In this chapter, Lauren Graham unpacks her experiences of playing the role of Lorelai Gilmore, the quippy, fast-talking mom on the hit show Gilmore Girls. She states that she almost never watches her performances onscreen, since she doesn’t find it useful. She writes, “The Internet has already done its job in terms of ranking episodes and naming its favorites. My goal here is just to give you my take on what was going on personally” (66). From there, she explains her journey on the show.
She explains that Gilmore Girls faced many obstacles before reaching widespread success. When the show was in the planning stages, Graham was nervous because she “wasn’t actually available to do it. If NBC decided they wanted to keep going with M.Y.O.B. [another show that Graham was already involved in], [she would have] to be replaced on Gilmore Girls” (67). The time slot was also problematic because Gilmore Girls would have to compete with the highly popular sitcom, Friends. Eventually, Warner Brothers, who produced Gilmore Girls, made a deal with the producers of M.Y.O.B., and this development allowed Graham to keep the role of Lorelai. Then Gilmore Girls gained enough of a following that it earned a different time slot that did not conflict with Friends.

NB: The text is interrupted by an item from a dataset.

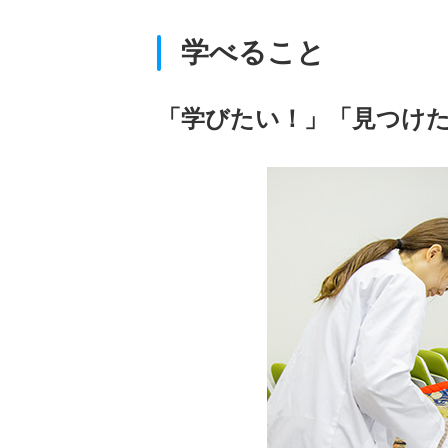
学べること
「学びたい！」「見つけ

After this explanation, Graham reviews the seven seasons of Gilmore Girls, highlighting her favorite nostalgic moments about the technology, fashion, and people involved. She also describes how the script evolved throughout the series. For example, she writes that in the second season, “the pace of the show increased exponentially, and everyone began talking a whole lot faster” (75-76). The fast pace of the conversations became a hallmark of the show and also inspired the title of Graham’s book.
Graham discusses how close she became with the actors who played the other “Gilmore Girls,” including Alexis Bledel, for whom the role of Rory Gilmore was her screen debut. Graham also got to know Kelly Bishop, who played Lorelai’s mother, Emily Gilmore. Finally, Graham also mentions the profound impact of the show’s creator, Amy Sherman-Palladino, praising her intellect, charm, and wit. She then notes how dramatically the show changed when Sherman-Palladino and her husband, Dan Palladino, left after they failed to reach a new contract agreement. While Graham was disappointed and uncertain about the way Gilmore Girls initially ended, she knows now that it made way for the wonderful opportunity to do the reunion show eight years later.

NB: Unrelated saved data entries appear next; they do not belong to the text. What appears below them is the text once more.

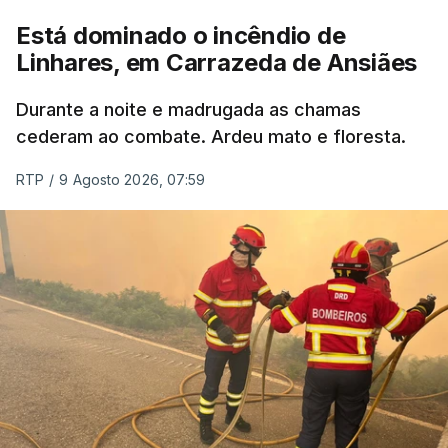
ERROR ON HTML5 MEDIA ELEMENT
Está dominado o incêndio de
Linhares, em Carrazeda de Ansiães
ESTE CONTEÚDO ESTÁ NESTE
MOMENTO INDISPONÍVEL
Durante a noite e madrugada as chamas
cederam ao combate. Ardeu mato e floresta.
RTP
/
9 Agosto 2026, 07:59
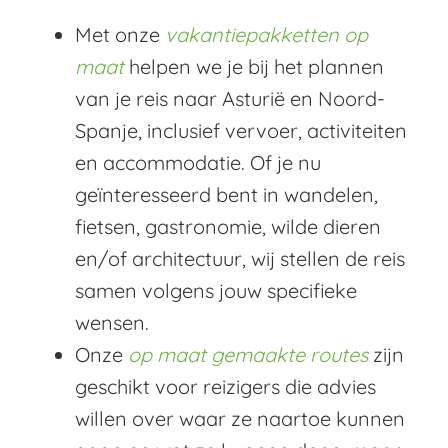
Met onze
vakantiepakketten op
maat
helpen we je bij het plannen
van je reis naar Asturië en Noord-
Spanje, inclusief vervoer, activiteiten
en accommodatie. Of je nu
geïnteresseerd bent in wandelen,
fietsen, gastronomie, wilde dieren
en/of architectuur, wij stellen de reis
samen volgens jouw specifieke
wensen.
Onze
op maat gemaakte routes
zijn
geschikt voor reizigers die advies
willen over waar ze naartoe kunnen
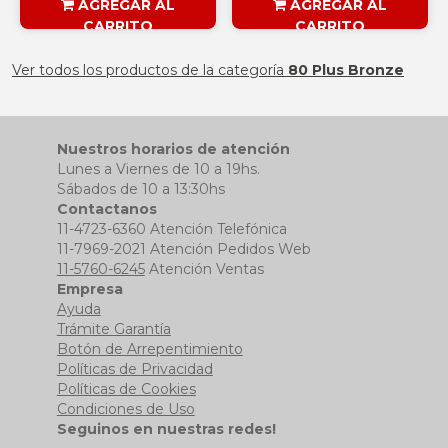
AGREGAR AL
AGREGAR AL
CARRITO
CARRITO
§ESOUTLET§
§ESOUTLET§
Ver todos los productos de la categoría
80 Plus Bronze
Nuestros horarios de atención
Lunes a Viernes de 10 a 19hs.
Sábados de 10 a 13:30hs
Contactanos
11-4723-6360 Atención Telefónica
11-7969-2021 Atención Pedidos Web
11-5760-6245
Atención Ventas
Empresa
Ayuda
Trámite Garantía
Botón de Arrepentimiento
Políticas de Privacidad
Políticas de Cookies
Condiciones de Uso
Seguinos en nuestras redes!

Graham unpacks the period of her life when her priorities began to shift. For years, she had been focusing primarily upon building up her acting career, but she suddenly realized that all of her friends were hitting different milestones, such as getting married and starting families. She thought, “These married-with-children people were still my friends, but they’d become part of a community I wasn’t in, a club I didn’t belong to” (90). Around this time, she began to consider the idea of finding a romantic partner.
Graham then discusses the difficulty she faced during this time. Many people her age had already built long-term relationships, and because she often found herself attending awards shows with her father, cousin, or friend, talk show hosts began asking awkward questions about her love life. One fan even went so far as to urge Graham’s father to tell her not to abandon the idea of finding love. Graham found herself wishing for a real-life advice booth just like the one that Lucy uses in the Peanuts cartoons.
Eventually, Graham began a romantic relationship with Peter Krause, an actor with whom she once presented an award and with whom she co-starred on Parenthood five years later. When Graham traveled with Krause to northern California to visit his family, she “stopped short in the middle of the Sonoma County airport” because the lobby sported “a life-sized Lucy advice booth” (99). She marveled at the irony of seeing the very advice booth that she had wished for when her love life seemed bleak. Even though this booth was primarily for tourist maps and brochures, Graham saw it as a sign confirming that she had found love in exactly the right place when she became involved with Peter Krause.
In this chapter, Graham describes some of the day jobs that she had before she found full-time work as an actor. In her younger days, she acted in commercials and grew to appreciate the productive feeling that she gained from “the routine of auditioning” (104), even when she didn’t get the job. She was never too proud to take commercial work, even though some of her peers felt that such roles were not sufficiently artistic.
Graham recalls attending a Labor Day party with Peter at the home of one of his former professors. To celebrate the holiday, he “asked everyone to write down all the jobs they’d ever done to make money” (105). The people at the party had held a variety of jobs over the years, and Peter had even been “a puppeteer with a mobile puppet stage” (106). Graham had worked as a bus driver for a summer camp and spent one summer as a receptionist at a hair salon.
After nearly three years of working on commercials and gaining a few small roles on soap operas, Graham was cast in a supporting role for a show at the George Street Playhouse in New Jersey. This was her first union gig since her work at the Barn Theatre. Graham explains that her myriad of jobs over the years paid the bills and made her passion for acting possible. She asserts that although it is “an accomplishment to do something well,” it is an “even a bigger one to do something well when you’d really rather not be doing it at all” (111).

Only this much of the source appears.